Heterogeneity of the earth plays a significant role in determining geophysical and geomechanical constants such as the bulk and shear moduli and the elastic and/or poroelastic wave speeds. The heterogeneities of importance may be due to fine layering (Postma, 1955; Backus, 1962) [layers being thin compared to seismic wavelength], due to partial or patchy saturation of pore fluids (White, 1975; Knight and Nolen-Hoeksema, 1990; Dvorkin et al., 1999; Johnson, 2001; Li et al., 2001), due to random positioning of joints and fractures (Berryman and Wang, 1995; Pride and Berryman, 2003; Pride et al., 2004), due to anisotropic stress distribution, etc. There have been many attempts to attack all of these problems, and the up-scaling methods employed have ranged from ad hoc to mathematically rigorous, and have had varying degrees of success in modeling field and laboratory data.
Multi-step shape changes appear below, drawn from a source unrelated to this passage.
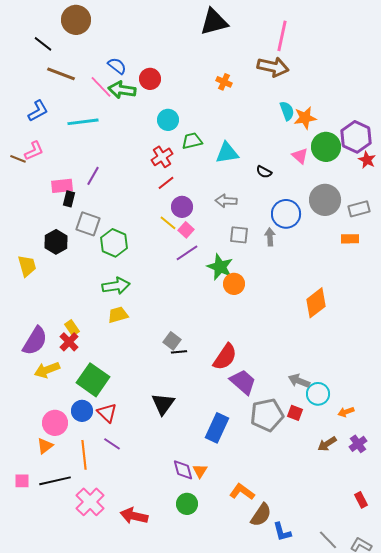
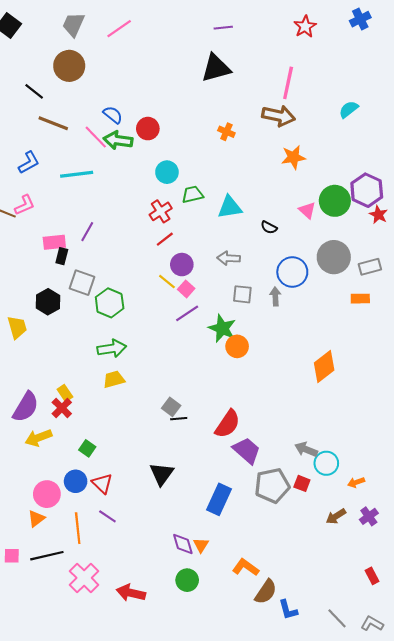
cyan semicircle: (287, 111) -> (349, 109), moved, turned -108
orange star: (305, 118) -> (293, 157), moved
green square: (93, 380) -> (87, 448), size x0.5

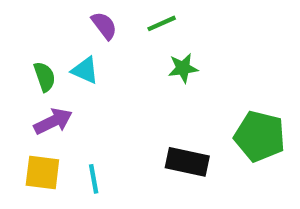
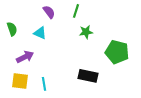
green line: (162, 23) -> (76, 11), turned -48
green semicircle: (45, 77) -> (12, 29), moved
green pentagon: (260, 136) -> (117, 52), moved

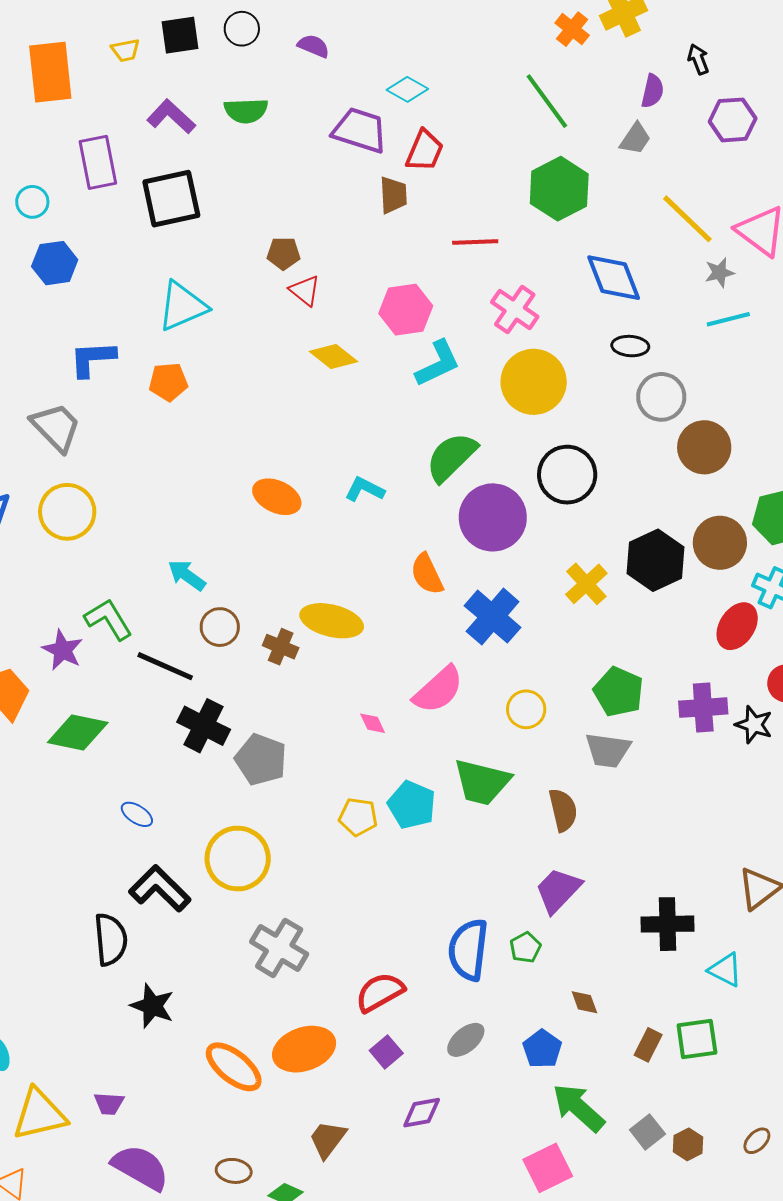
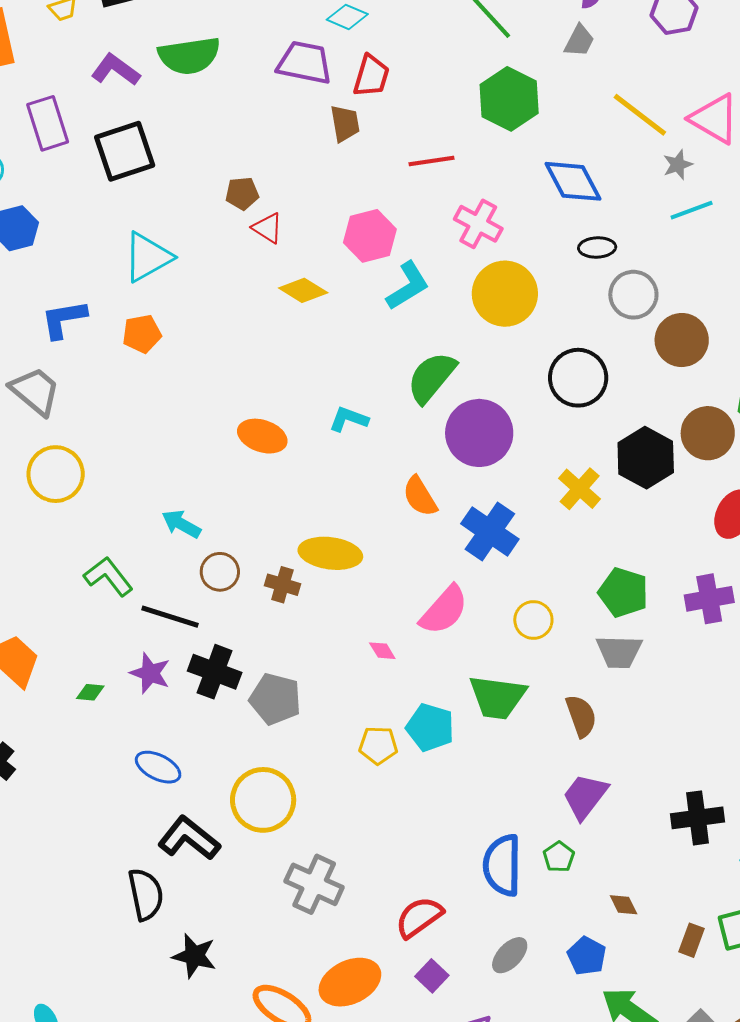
green semicircle: (246, 111) -> (189, 56), size x1.4
black circle: (567, 475) -> (578, 378), moved
purple star: (63, 650) -> (150, 673), moved
green diamond: (78, 733) -> (90, 692), size x0.5
blue ellipse: (137, 814) -> (158, 767), size x1.4

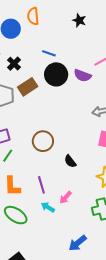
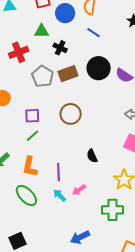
blue line: (49, 53) -> (94, 33), moved
black cross: (14, 64) -> (60, 48), turned -32
brown circle: (43, 141) -> (71, 114), moved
One of the main purposes of the present paper is to introduce a semi-analytical model of the earth, and especially of fluid-bearing earth reservoirs, that provides well-controlled estimates of the properties of most interest such as elastic/poroelastic constants, fluid permeability, etc. The concept is based on ``random polycrystals of porous laminates.'' Locally layered regions are treated as laminates and the poroelastic and other constants can be computed essentially exactly (i.e., within the assumed long wavelength limit and perfect layering of the laminate model) using Backus (1962) averaging for poroelastic constants (and similar methods for other parameters), in the long-wavelength or quasi-static limits. Then, since such layered materials are typically anisotropic (having hexagonal symmetry when the layers are isotropic), I assume that the earth is composed of a statistically isotropic jumble of such layered regions. The locally layered, anisotropic regions may be termed ``grains'' or ``crystals.'' Then, the overall behavior of this system can be determined/estimated using another method from the theory of composites: the well-known Hashin-Shtrikman bounds (Hashin and Shtrikman, 1962). In this case the bounds of interest for the types of crystal symmetry that arise are those first obtained by Peselnick and Meister (1965) and later refined by Watt and Peselnick (1980). These bounds have been refined further recently by the author (Berryman, 2004b; 2005). In particular, these recent refinements provide sufficient insight into the resulting equations that self-consistent estimates (lying between the rigorous bounds) of the elastic constants can be formulated and very easily computed. I find that the Peselnick-Meister-Watt upper and lower bounds are already quite close together for this model material, so the resulting self-consistent estimates are very well constrained. The bounds then serve as error bars on the self-consistent model estimates.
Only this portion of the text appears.